Investors aren't sure what to make of Bed Bath & Beyond's (NASDAQ:BBBY) business as we approach the peak holiday selling period. The specialty retailer's stock had been up as much as 60% in 2019 before plunging to a 30% loss by mid-August.

Shares have rebounded slightly as the company approaches its fiscal second-quarter earnings report on Wednesday, Oct. 2. But that modest rally could easily disappear if the company can't show progress in its turnaround plan.

Let's take a closer look.

Crowded escalator in a busy shopping mall

Image source: Getty Images.

Growth goals

If the company has hit on a reliable path back to growth, there's no evidence of it in its recent earnings reports. Sales at existing locations, or comps, dropped 7% in the first quarter to mark a brutal start to the year. That metric has ended up lower by an average of roughly 1% in each of the last four fiscal years, but recent customer traffic declines suggest Bed Bath & Beyond investors may see much lower results in 2019.

That uncertainty puts the focus squarely on sales growth this week, with most investors who follow the stock expecting to see revenue fall about 6% to $2.76 billion. The more important metrics to watch will be customer traffic and market share. The good news is that management is aware of the fact that the chain has lost step with how customers want to shop, both in physical stores and online. For the narrative to change, Bed Bath & Beyond will need to show progress in winning back at least some of that sales momentum this week.

Margin trade-off

Every retailer has to balance sales growth goals against profitability targets, but that trade-off has been even trickier for Bed Bath & Beyond lately. Its shoppers tend to wait for its dramatic price cuts, often announced in the periodic mailers it sends around to surrounding areas. These sales help support the consumer discretionary stock's customer traffic but have pressured profitability.
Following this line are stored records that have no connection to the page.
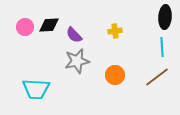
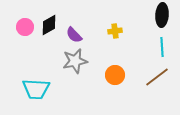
black ellipse: moved 3 px left, 2 px up
black diamond: rotated 25 degrees counterclockwise
gray star: moved 2 px left
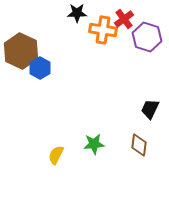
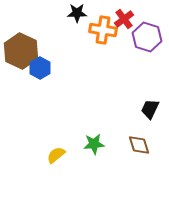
brown diamond: rotated 25 degrees counterclockwise
yellow semicircle: rotated 24 degrees clockwise
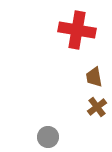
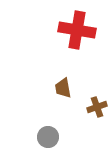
brown trapezoid: moved 31 px left, 11 px down
brown cross: rotated 18 degrees clockwise
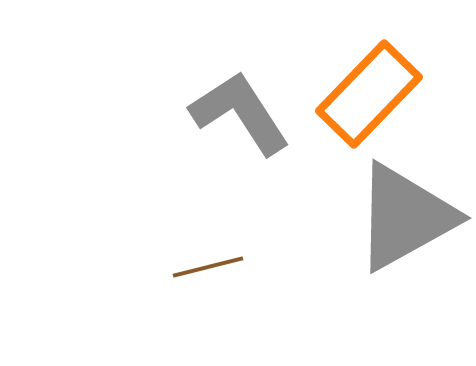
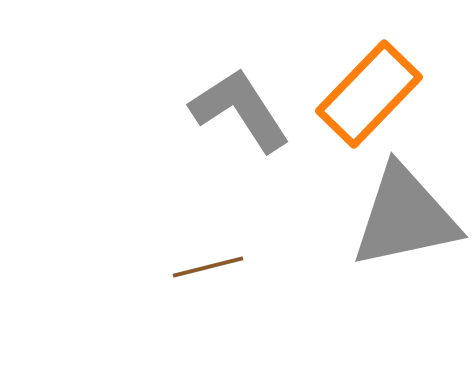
gray L-shape: moved 3 px up
gray triangle: rotated 17 degrees clockwise
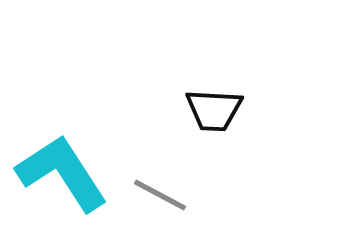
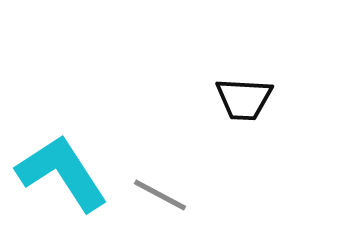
black trapezoid: moved 30 px right, 11 px up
Interim CEO Mary Winston and her team have done a good job of reducing the chain's reliance on these margin-busting sales, both by scaling back on promotions and by cutting out less-profitable products. Yet these moves are exacerbating Bed Bath & Beyond's customer traffic problems, and so the company needs to find a sustainable balance in this trade-off. Hopes are modest going into this week's report, but progress might show up in rising gross profit margin in the context of stabilizing sales trends.

The bigger picture

A more stable growth picture would mark just the first step in a multiyear effort to turn the business around. Bed Bath & Beyond's recovery plan will likely involve shifting resources away from its network of stores and toward the online selling channel. The company's next CEO will also have to decide whether it makes sense to pivot into different product niches or to make other aggressive changes to the store footprint.

The organization is still searching for that permanent leader, with a hire likely over the next few weeks. Still, investors won't have a good idea about the CEO's strategy until he or she gets settled into the new role following what's likely to be a tough holiday shopping season for Bed Bath & Beyond.